Sunday, August 15, 2010

When The Power Goes Off

One of the things that will happen during a power outage is that the refrigerator and freezer will stop working. What you do then depends on a couple of factors — one being the duration of the power outage, another being the time of year and local climate, and the other being the physical shape of the fridge or freezer.

If the emergency situation last only several hours before the utility company gets the power back on, just leave the fridge and freezer shut and things will stay cold enough to prevent the food from spoiling. But if the emergency lasts more than a day (as happens in the aftermath of a hurricane, tornado, ice storm, earthquake, etc.) you're going to need to take some steps to save the food from spoilage.
  • If your problem is caused by an ice storm that has torn down the power lines, you can probably move the food outside or use the ambient temperature to keep the food cold enough for safe keeping in your garage. But during warm weather, you'll need to use other strategies.
  • Move perishable foods from the refrigerator to the freezer to prolong exposure to cold conditions. A chest freezer is far better than one with a door on the front, but use whatever you have. 
  • You can help preserve the cold in a freezer by having blocks of ice inside that will keep the interior cold even after the power has shut down. We use 1-gallon water containers, filled about 3/4-full (to allow for expansion during freezing) to make contained blocks of ice, and we keep these in our freezer all the time. 
A note about appliance type:
  • With an upright fridge or freezer, every time you open the door the cold air spills out as if it were water. So keep the door closed as much as possible. 
  • If you have a chest freezer, the cold air will stay inside when the lid is lifted, just like water would stay in a tub. But that doesn't give you license to be opening the freezer lid more than necessary. Some warm air will invade every time the lid is lifted. 
If you have an electric generator, use it intermittently to provide power for the fridge and freezer. During an emergency power outage, you don't need to make electricity to run a blow drier, etc., so a better use is to run it only enough to keep the fridge and freezer cold, thereby conserving fuel.

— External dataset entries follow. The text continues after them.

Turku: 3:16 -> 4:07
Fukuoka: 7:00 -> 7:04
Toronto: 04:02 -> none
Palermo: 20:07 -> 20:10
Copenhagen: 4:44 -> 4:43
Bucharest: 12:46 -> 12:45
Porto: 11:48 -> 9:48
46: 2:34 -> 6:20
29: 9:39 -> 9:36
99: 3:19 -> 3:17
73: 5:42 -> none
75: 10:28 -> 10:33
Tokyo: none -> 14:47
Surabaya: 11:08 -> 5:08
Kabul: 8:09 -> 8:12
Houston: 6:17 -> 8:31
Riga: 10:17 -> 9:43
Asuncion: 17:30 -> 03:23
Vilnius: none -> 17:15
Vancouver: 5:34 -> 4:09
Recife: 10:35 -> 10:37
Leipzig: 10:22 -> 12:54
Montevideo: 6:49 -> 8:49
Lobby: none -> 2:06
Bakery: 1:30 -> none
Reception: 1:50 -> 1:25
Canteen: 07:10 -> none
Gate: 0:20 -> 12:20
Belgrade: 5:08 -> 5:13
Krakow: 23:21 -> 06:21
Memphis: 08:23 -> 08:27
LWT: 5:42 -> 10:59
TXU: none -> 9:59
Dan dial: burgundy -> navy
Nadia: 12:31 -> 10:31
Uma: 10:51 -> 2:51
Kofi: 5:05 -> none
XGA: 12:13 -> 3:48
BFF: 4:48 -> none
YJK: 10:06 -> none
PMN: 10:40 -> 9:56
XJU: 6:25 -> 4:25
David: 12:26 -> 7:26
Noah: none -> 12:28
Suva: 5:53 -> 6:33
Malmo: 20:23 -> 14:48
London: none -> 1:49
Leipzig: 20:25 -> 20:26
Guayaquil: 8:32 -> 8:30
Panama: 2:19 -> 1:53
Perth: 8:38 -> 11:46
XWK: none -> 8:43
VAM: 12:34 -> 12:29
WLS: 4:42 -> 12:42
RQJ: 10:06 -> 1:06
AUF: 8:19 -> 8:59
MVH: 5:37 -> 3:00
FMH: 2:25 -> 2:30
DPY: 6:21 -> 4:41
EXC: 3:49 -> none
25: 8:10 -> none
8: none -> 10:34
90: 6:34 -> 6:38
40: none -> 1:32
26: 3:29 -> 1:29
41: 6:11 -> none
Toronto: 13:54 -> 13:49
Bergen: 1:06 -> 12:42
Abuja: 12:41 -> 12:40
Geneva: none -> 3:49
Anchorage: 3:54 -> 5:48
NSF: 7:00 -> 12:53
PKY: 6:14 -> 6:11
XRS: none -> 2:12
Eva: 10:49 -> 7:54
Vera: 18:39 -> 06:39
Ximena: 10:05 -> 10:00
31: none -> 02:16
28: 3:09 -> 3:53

If you simply can't keep the fridge or freezer cold, you're going to have to find ways to preserve the food as it warms up.
  • Cook raw meats, poultry and fish and eat them.
  • Consume diary products. However, you can immerse hard cheese in olive oil as a preservative method.
  • Use "green bags" (they absorb the ethylene gas that promotes ripening) to keep raw fruits and vegetables fresh longer (www.greenbags.com)
  • Boil eggs to preserve them for about a week. 
  • If you have an abundance of raw eggs, cover them with a thin coating of lard or shortening and bury them in a bed of salt. This will keep eggs for months. 
  • Alternate cool storage might be found in the crawl space beneath your house. 
  • An evaporative cooler box can be constructed by building a framework over which you can drape burlap or other material that you keep wet. The evaporation process lowers the temperature inside the enclosure, but it will not match the safe 40-degree F. temperature of a refrigerator. Evaporative cooling works best in a hot, dry climate. 
After you have consumed the perishable foods from your disabled refrigerator and freezer, prepare food only in sufficient quantity to be eaten in the next meal, so you won't have left-overs to worry about.